If you want to eat organic food, but it is too expensive, choose quality over quantity. A lesser amount of organic meat is better for you and the environment. Sometimes, you don’t always need to buy organic. Some foods are safe to eat after washing. Yet, others should always be organic.
10. Start A Journal
I first starting journaling as part of an exercise to unleash my creativity. But it has become one of the most powerful tools I have experienced along the path to fixing my life.
Journaling means writing down what is in your head. It could be a commentary of your day or a problem that is troubling you, a thought that has jumped to the forefront of your mind, an account of something you observed that affected you in some way, or a dream.
It doesn’t matter what it is; get it down. I recommend writing by hand and not typing it. I see it as a more intimate mind and body connection. If you are not used to doing much writing, expect your hand to ache initially!
Best done in the morning, commit to writing a certain number of pages each day. Julia Cameron suggests three pages in her book, The Artist’s Way. Whatever you decide, stick to it. And if you can’t think what to write, Cameron suggests writing, I don’t know what to write until something new emerges. My spin on this, when I have a block, is to write a positive affirmation instead.
Do not give a second thought to spelling, grammar, handwriting, composition, or poetry. It is only for YOU. In fact, Cameron advises against showing anyone your writing. Who is anyone to judge your inner thoughts?
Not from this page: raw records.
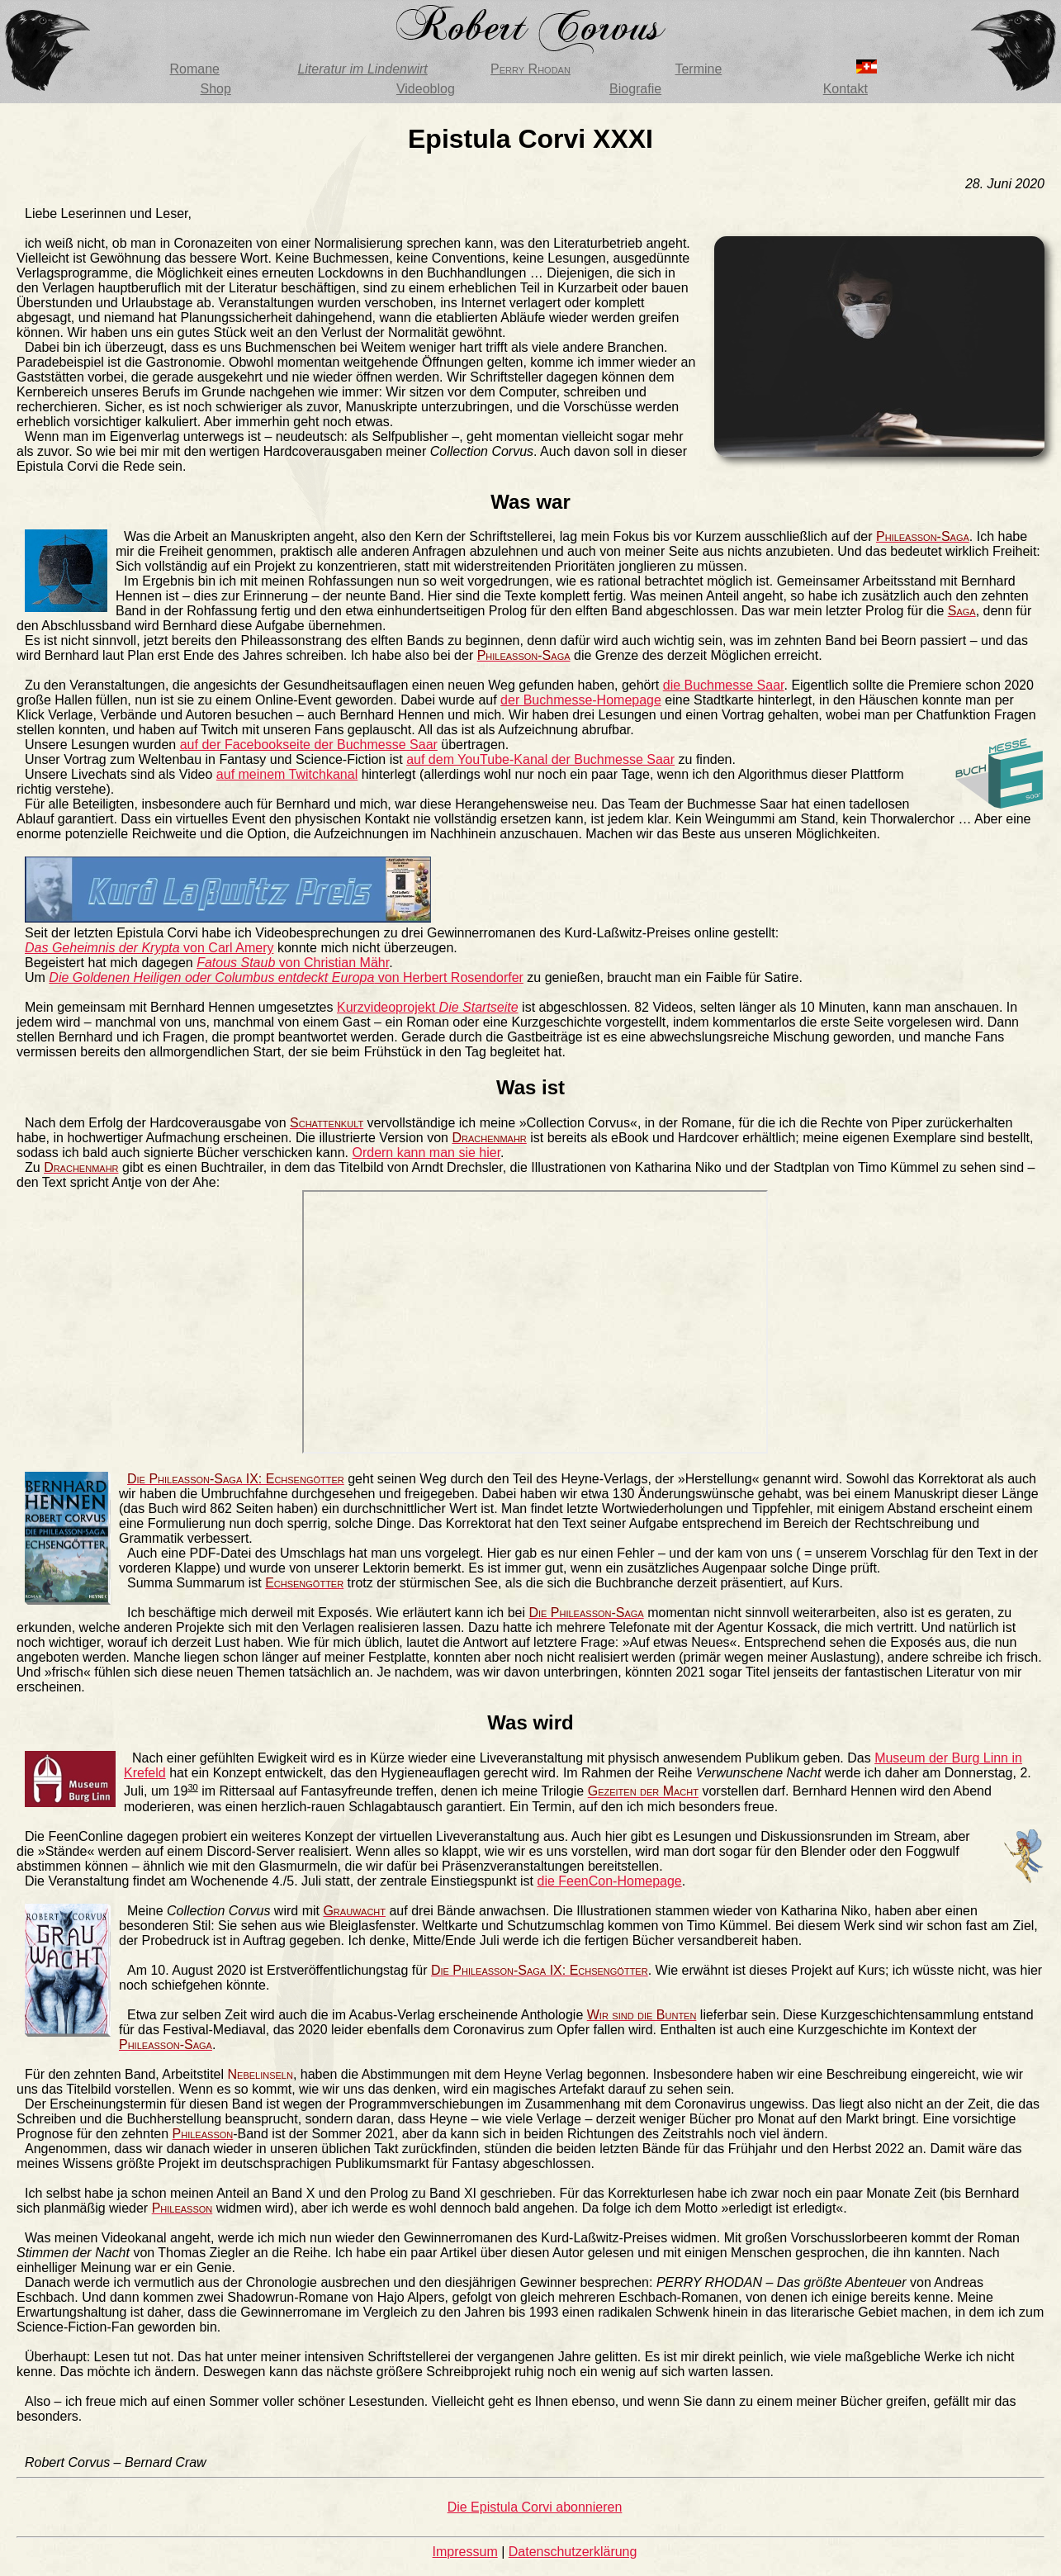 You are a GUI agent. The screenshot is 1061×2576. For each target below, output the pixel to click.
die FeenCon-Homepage (610, 1881)
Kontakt (845, 89)
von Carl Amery (149, 948)
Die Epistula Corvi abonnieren (535, 2507)
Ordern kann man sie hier (426, 1153)
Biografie (635, 89)
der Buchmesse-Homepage (580, 700)
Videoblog (425, 89)
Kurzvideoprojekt (428, 1007)
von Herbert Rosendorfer (286, 977)
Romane (194, 69)
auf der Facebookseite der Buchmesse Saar (309, 745)
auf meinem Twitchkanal (287, 774)
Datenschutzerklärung (573, 2552)
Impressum (465, 2552)
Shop (215, 89)
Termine (698, 69)
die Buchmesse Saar (723, 685)
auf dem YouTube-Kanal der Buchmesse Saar (540, 759)
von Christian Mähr (293, 963) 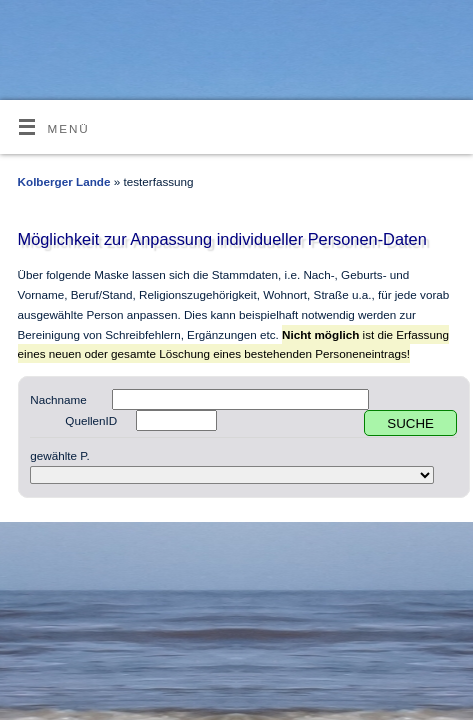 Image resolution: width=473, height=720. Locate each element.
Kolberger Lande (64, 181)
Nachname (58, 399)
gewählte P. (60, 455)
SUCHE (410, 423)
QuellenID (91, 420) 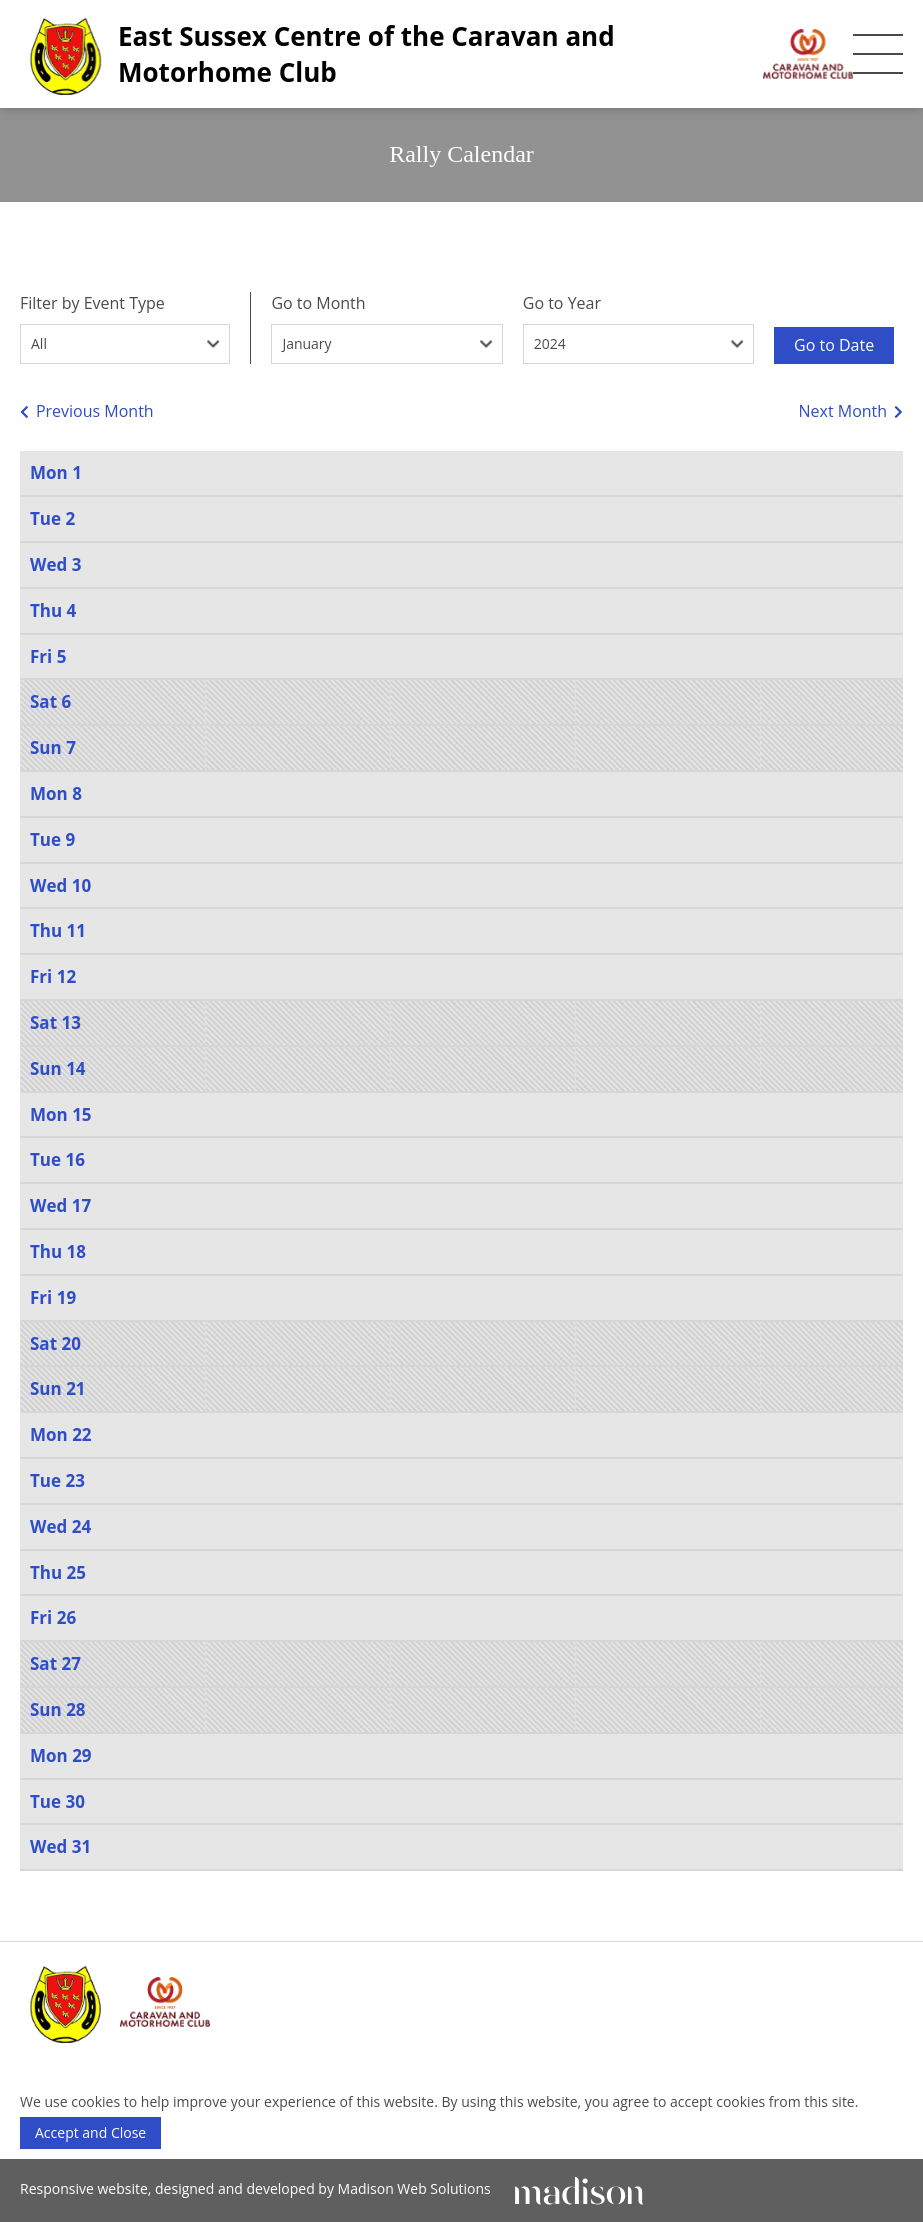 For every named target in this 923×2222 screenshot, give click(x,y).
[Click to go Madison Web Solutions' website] (579, 2188)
For me, journaling is a brain dump. If it’s on the page, I don’t have to carry it around with me throughout the day. I have even caught myself reaching for my journal when a difficult situation arises. Even when it’s not my allocated writing time.
It’s another form of therapy for me. It helps me to focus on what needs resolving. If the same challenging thought arises day after day, it is almost impossible to ignore. Our true authentic self is calling us to action.
And there you have it—10 ways to improve your life without maxing out your credit cards.
A final word. Be kind to yourself. Healing and improving your life will not happen overnight, whether you throw a small fortune at it or do it on a shoestring. It involves inner work—lots of it.
Take it day by day. Observe the gradual changes that emerge. And remind yourself, “I am doing the best I can right now” because I know you are.
Good luck on your incredible journey.